# Where to print +18 artwork?



## Madopts (Feb 26, 2014)

Hello,

I'm not sure where to post this question, sorry for any trouble.

I'm planing to do an artbook, but I don't know any places online to print adult stuff. 
*Do you guys know any website that print adult +18 content?* 
Please let me know.


----------



## Catilda Lily (Feb 26, 2014)

Google it?


----------



## Charrio (Feb 26, 2014)

I have mine printed up at my local Office Max, Ask them when they aren't busy and few people around. 
Most are pretty cool about it, you just have to be discreet about it.
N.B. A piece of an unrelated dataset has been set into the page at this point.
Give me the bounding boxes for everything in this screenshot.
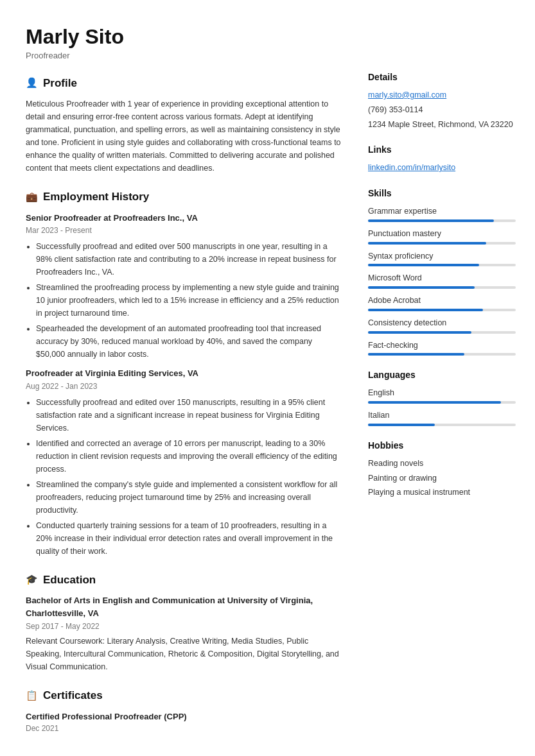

Don't go flashing it around, they will usually give you a bag or box to carry it in as they too want to keep it away from sensitive customers.


----------



## Kaiser Tag (Mar 5, 2014)

http://ka-blam.com/printing/front/  They are also the best priced and great quality.


----------



## Batty Krueger (Mar 5, 2014)

My husband works at office max in the impress department.  Its against policy to print adult material and caught doing so is means for immediate termination.


----------



## powderhound (Mar 6, 2014)

I'm actually impressed you haven't gotten him fired yet.


----------



## Batty Krueger (Mar 6, 2014)

Lol I just get g rated stuff printed, nothing adult, I get those at cons.


----------



## Duality Jack (Mar 6, 2014)

*Looks around for watchful resident moderator-librarians*

Totally the children's section of your local library.


----------



## SixtyfourTehLeet (May 8, 2014)

A paper shredder or a furnace. 

If you're going to make your work only for adults, don't make it at all. It's that simple.


----------



## Firusia (May 8, 2014)

Buy a photo printer and print yourself?


----------



## Rydenan (May 9, 2014)

SixtyfourTehLeet said:


> A paper shredder or a furnace.
> 
> If you're going to make your work only for adults, don't make it at all. It's that simple.



Uh-oh.. looks like someone's not '18+' yet.. 

But yeah I'd have to agree with Firusia: Unless you're looking for non-standard sizes, even cheap inkjet printers nowadays can print amazing quality images on photo paper; probably just as good as a professional shop for all intents and purposes.  Plus, some are so cheap that instead of buying ink you can just throw them away and buy another! lol. Also you can check your local yard sales. I once got a brand new HP WiFi-connected touchscreen Photosmart for $5!


----------



## SixtyfourTehLeet (May 13, 2014)

...and I'm preparing to screw over pretty much every site I can find that restricts content as "18+." :B For example, I'm launching a DDoS attack on Picarto for making their site 18+ as I write this to you. Inkbunny's next. :B


----------



## Aleu (May 13, 2014)

How butthurt do you need to be to DDoS sites that have mature filter? JFC.

Anyway, I don't think that there is a public place where you can print 18+ stuff.


----------



## Kragith Zedrok (May 13, 2014)

SixtyfourTehLeet said:


> ...and I'm preparing to screw over pretty much every site I can find that restricts content as "18+." :B For example, I'm launching a DDoS attack on Picarto for making their site 18+ as I write this to you. Inkbunny's next. :B


Uhh huh, sure buddy whatever you say. Thanks for the warning though, I'm sure the current users of both will let them know.




Madopts said:


> Hello,





Madopts said:


> I'm not sure where to post this question, sorry for any trouble.
> I'm planing to do an artbook, but I don't know any places online to print adult stuff.
> *Do you guys know any website that print adult +18 content?*
> Please let me know.



Kinkos will actually allow you to print and scan mature or even 18+ content. I suggest going at a later time, like at 10pm or something. Don't use a terminal when there are people around though. Most won't bother you if your quick and discreet. But printing stuff on your own becomes expensive after a while. Ink is so expensive, if you get a cheap printer just but another one with the free ink and dispose of the ones you have properly, they about cost the same. But for the most part its really a butterfly thing cause if someone sees you printing that sort of thing and they want to make a scene, they will.

xP or just keep it on your computer in a folder where only you know where it is, I keep mine marked SECRET FOLDER lol jk.


----------



## Fyrddin (May 23, 2014)

the problem with printing adult material is really not who will do it, but how will they get it to you.  sending pornographic material through the mail is illegal in some places, so we are now in the territory of  private couriers, which can be mega expensive.  

on the other hand, you can  often pick up second hand lazer printers pretty cheap.  sure, the toner cartridges can cost a lot, but you dont buy new cartridges - you buy DIY toner refill kits at a fraction of the price.  works out a lot cheaper than inkjet, and can handle a higher volume.

its really the best option.  if you cant afford that, you cant afford having it printed for you.


----------



## phymns (Jun 8, 2014)

Grecko Printing in michigan did my artbook and it has nudity in it. They are cool with printing it!!


----------